Accuracy measures the proportion of correctly predicted elements (both positives and negatives) out of the total number of predictions. It is defined as follows:

A c c u r a c y = \frac{T_{p} + T_{n}}{T_{p} + T_{n} + F_{p} + F_{n}}

(7)

where

T_{p}

is True Positive,

T_{n}

is True Negative,

F_{p}

is False Positive, and

F_{n}

is False Negative.

Standard Deviation (STD) measures the variability of the model performance across different cases. It indicates how much the metric values (Dice, IoU, Accuracy) vary around their average. STD is defined as follows:

S T D = \sqrt{\frac{1}{N} \sum_{1}^{N} {(x_{i} - \bar{x})}^{2}}

(8)

4.5. Loss Function

The categorical cross-entropy loss is a common loss function used in multi-class segmentation tasks where the ground-truth masks are represented in a one-hot format. This loss function enables our model to produce high-confidence predictions for the correct class at each voxel location. Mathematically, it is defined in Equation (9):

L (y, \hat{y}) = - \sum_{i = 1}^{C} y_{i} l o g ({\hat{y}}_{i})

(9)

where

C refers to the total number of classes, $y_{i} \in {0, 1}$ refer to the true label for class i, and ${\hat{y}}_{i} \in [0, 1]$ .

5. Results

In this section, we provide and analyze the experimental results of our proposed approach. The result section is organized into five subsections: Section 5.1 presents the training analysis; Section 5.2 evaluates the model’s quantitative performance; Section 5.3 provides qualitative visualizations of the segmentation results; Section 5.4 compares our method with recent state-of-the-art approaches; and Section 5.5 discusses the impact of the various MRI modalities used in our multimodal framework.

5.1. Training Analysis

This subsection discusses the training process and segmentation performance of our proposed hybrid model designed for multimodal brain tumor segmentation. We trained our method using 3D patches of shape (32, 64, 64, 4) extracted from multimodal MRI data (T1, T1ce, T2, FLAIR) provided by the BraTS 2020 dataset. The use of patches allowed us to preserve spatial context while keeping computations tractable. Each patch was designed to maintain a balance between memory efficiency and the retention of sufficient spatial and contextual information. A small batch size of four was used to further prevent out-of-memory (OOM) issues during training. In addition, we applied mixed precision training, a key innovation of our approach, by leveraging TensorFlow’s mixed_float16 policy. This technique significantly reduced GPU memory usage by up to 50% while accelerating matrix operations, allowing for more training epochs or increased batch sizes without causing OOM errors. These benefits are particularly critical when working on GPUs with limited VRAM, such as the Kaggle platform. This combination of memory efficiency and computational speed improved the robustness and scalability of our proposed architecture. To improve training efficiency and model generalization, we used two popular training callbacks: EarlyStopping and ReduceLROnPlateau. EarlyStopping was configured to monitor the training loss and stop the training process when no significant improvement was observed after a set number of epochs, helping to prevent overfitting and conserve computational resources. At the same time, ReduceLROnPlateau automatically decreased the learning rate when the loss plateaued, helping the model converge more effectively.
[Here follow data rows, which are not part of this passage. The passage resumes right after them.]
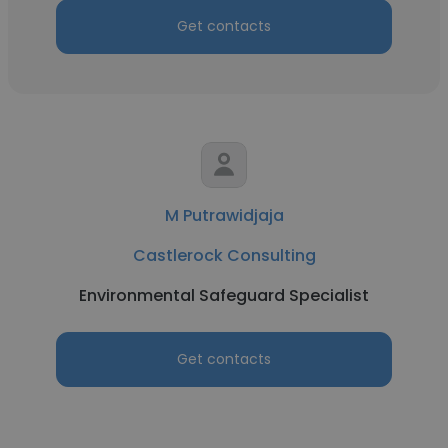
Get contacts
M Putrawidjaja
Castlerock Consulting
Environmental Safeguard Specialist
Get contacts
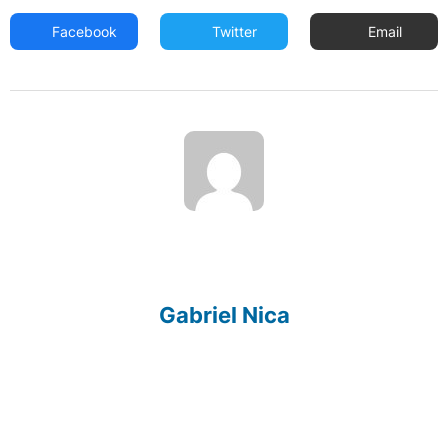
Facebook
Twitter
Email
Gabriel Nica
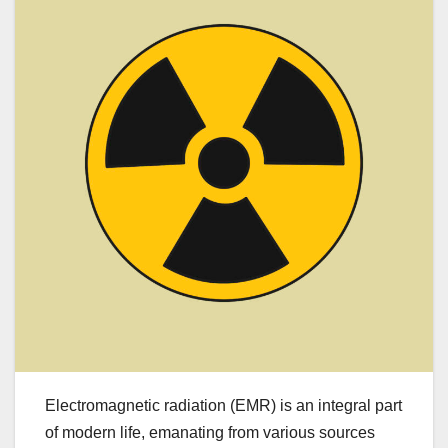
Electromagnetic radiation (EMR) is an integral part
of modern life, emanating from various sources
These methods contributed to a more stable and efficient training process.

Following these procedures, our model was trained on the BraTS 2020 dataset. As described in Section 4.2, this dataset includes annotations for three distinct regions: class 1 denotes the enhancing tumor (ET), class 2 corresponds to the tumor core (TC), and class 3 indicates the whole tumor (WT). The evolution of the training performance is illustrated in Figure 5a,b over 50 training epochs. As shown in Figure 5b, the training loss decreased steadily from approximately 2.06 at epoch 0 to around 0.36 at epoch 50, indicating effective optimization of the model parameters and convergence of the learning process. Concurrently, the training Dice coefficient shown in Figure 5a rose from around 0.10 to 0.83, demonstrating improved segmentation performance as training progresses. This significant increase indicates the model’s ability to progressively learn to distinguish the complex tumor regions from the background. The steady training performance indicates that our proposed architecture is robust and effective at capturing crucial spatial and contextual features in MRI scans, which is essential for precise brain tumor segmentation.

Figure 5. Evolution of coefficients during training: (a) Dice; (b) Loss.

5.2. Performance Evaluation

This section presents a detailed evaluation of the segmentation performance of our proposed hybrid model on the BraTS 2020 dataset using multiple metrics and region-specific analysis. We first present the validation dynamics and the evolution of loss and the Dice coefficient. Figure 6 shows the validation curves over 50 epochs, which reveal stable convergence and favorable learning behavior. The validation loss decreased from approximately 1.4 to below 0.5 (Figure 6b), while the validation Dice coefficient increased from 0.25 to above 0.7 (Figure 6a), indicating effective generalization with no signs of overfitting.

Figure 6. Evolution of coefficients during validation: (a) Dice; (b) Loss.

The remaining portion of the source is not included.